The word "your" occurs in some lines of the data. Return each such line.

Top of Data provided

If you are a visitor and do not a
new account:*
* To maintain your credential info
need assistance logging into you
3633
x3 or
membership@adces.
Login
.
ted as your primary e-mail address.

Bottom of Data provided

- Answer to this problem
* To maintain your credential info
ted as your primary e-mail address.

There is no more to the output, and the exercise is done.